SURABAYA .jurnalisinfependen.co.id Dugaan tindakan sewenang-wenang atau abuse of power yang diduga dilakukan oleh anggota Kepolisian Daerah Jawa Timur (Polda Jatim) mendapat perhatian serius. Kuasa hukum korban, Bung Taufik, mendatangi dan melakukan konfirmasi langsung ke Propam Polda Jawa Timur terkait laporan yang telah disampaikan sejak 30 Juli 2026.
Bung Taufik yang bertindak sebagai kuasa hukum Tahyudin Santoso, menyampaikan bahwa laporan tersebut saat ini telah mendapatkan penanganan dari jajaran Paminal dan Propam Polda Jawa Timur.
“Hari ini kami datang untuk memastikan perkembangan laporan yang sudah kami sampaikan sejak 30 Juli 2026. Kami mendapatkan informasi bahwa laporan tersebut sudah ditangani oleh Paminal dan Propam Polda Jawa Timur dan akan ditindaklanjuti melalui proses klarifikasi,” ujar Bung Taufik.
Menurutnya, proses klarifikasi tersebut menjadi langkah penting untuk mengungkap secara terang dugaan tindakan yang dialami oleh kliennya. Bung Taufik menegaskan bahwa pihaknya akan mengawal proses pemeriksaan tersebut agar berjalan secara profesional, transparan, dan objektif.
Propam Polda Jawa Timur dijadwalkan melakukan klarifikasi dan menindaklanjuti laporan tersebut pada 18 Agustus 2026.
Bung Taufik menilai, apabila dalam proses pemeriksaan nantinya terbukti adanya pelanggaran disiplin, kode etik profesi Polri, maupun penyalahgunaan kewenangan, maka harus ada tindakan tegas terhadap anggota yang bersangkutan.
“Kami meminta Propam Polda Jawa Timur tidak hanya berhenti pada klarifikasi. Kalau memang terbukti ada tindakan sewenang-wenang, penyalahgunaan kewenangan, atau pelanggaran kode etik, kami meminta agar yang bersangkutan diberikan sanksi tegas. Bahkan, kami meminta untuk segera dipindahkan dan bila terbukti melakukan pelanggaran berat, kami meminta agar diproses sampai dengan pemberhentian,” tegas Bung Taufik.

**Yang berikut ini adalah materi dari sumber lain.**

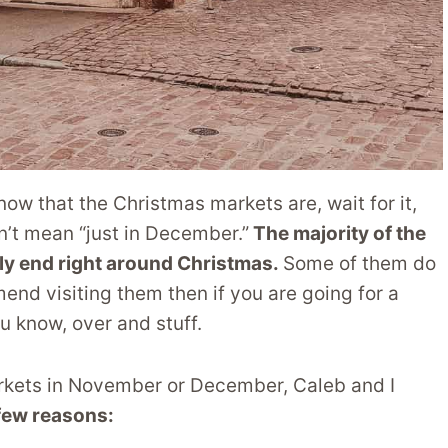
ow that the Christmas markets are, wait for it,
’t mean “just in December.”
The majority of the
ly end right around Christmas.
Some of them do
nd visiting them then if you are going for a
u know, over and stuff.
arkets in November or December, Caleb and I
 few reasons: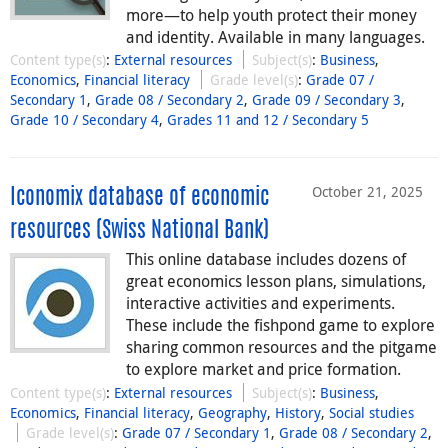
more⁠—⁠to help youth protect their money
and identity. Available in many languages.
Content type(s)
:
External resources
Subject(s)
:
Business
,
Economics
,
Financial literacy
Grade level(s)
:
Grade 07 /
Secondary 1
,
Grade 08 / Secondary 2
,
Grade 09 / Secondary 3
,
Grade 10 / Secondary 4
,
Grades 11 and 12 / Secondary 5
October 21, 2025
Iconomix database of economic
resources (Swiss National Bank)
This online database includes dozens of
great economics lesson plans, simulations,
interactive activities and experiments.
These include the fishpond game to explore
sharing common resources and the pitgame
to explore market and price formation.
Content type(s)
:
External resources
Subject(s)
:
Business
,
Economics
,
Financial literacy
,
Geography
,
History
,
Social studies
Grade level(s)
:
Grade 07 / Secondary 1
,
Grade 08 / Secondary 2
,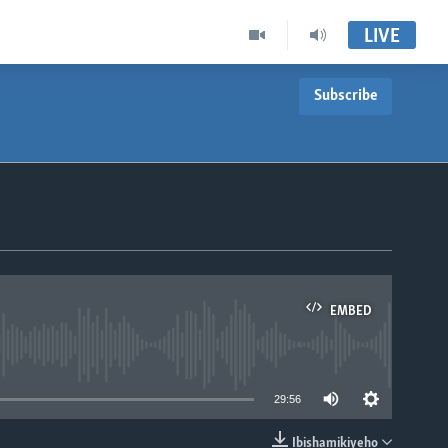
LIVE
Subscribe
EMBED
able
29:56
Ibishamikiyeho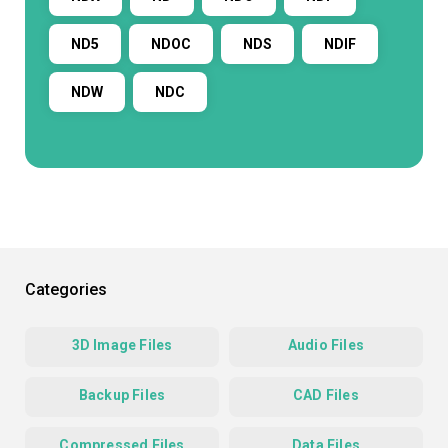
ND5
NDOC
NDS
NDIF
NDW
NDC
Categories
3D Image Files
Audio Files
Backup Files
CAD Files
Compressed Files
Data Files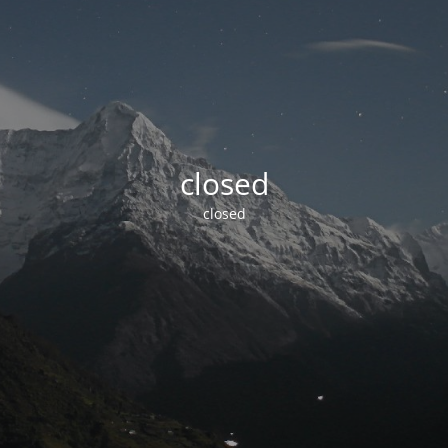
closed
closed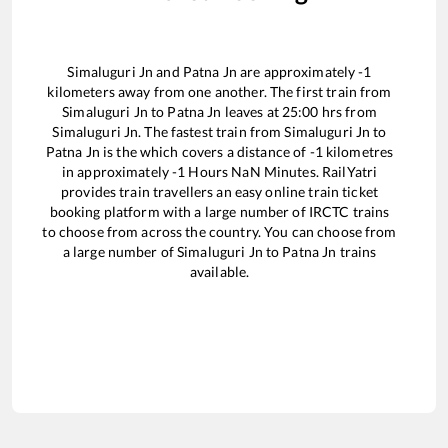
Simaluguri Jn
and
Patna Jn
are approximately
-1
kilometers away from one another. The first train from
Simaluguri Jn
to
Patna Jn
leaves at
25:00
hrs from
Simaluguri Jn
. The fastest train from
Simaluguri Jn
to
Patna Jn
is the
which covers a distance of
-1
kilometres
in approximately
-1
Hours
NaN
Minutes. RailYatri
provides train travellers an easy online train ticket
booking platform with a large number of IRCTC trains
to choose from across the country. You can choose from
a large number of
Simaluguri Jn
to
Patna Jn
trains
available.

Ia menambahkan, Tahyudin Santoso merupakan pihak yang merasa menjadi korban dari dugaan tindakan sewenang-wenang tersebut. Karena itu, menurut Bung Taufik, negara melalui institusi Polri harus memberikan ruang keadilan dan memastikan setiap anggota kepolisian menjalankan tugas sesuai hukum dan kode etik.
“Polisi adalah aparat penegak hukum. Jangan sampai kewenangan yang diberikan oleh negara justru digunakan secara sewenang-wenang terhadap masyarakat. Kami percaya Propam memiliki komitmen untuk membersihkan institusi dari oknum-oknum yang mencederai nama baik Polri,” ungkapnya.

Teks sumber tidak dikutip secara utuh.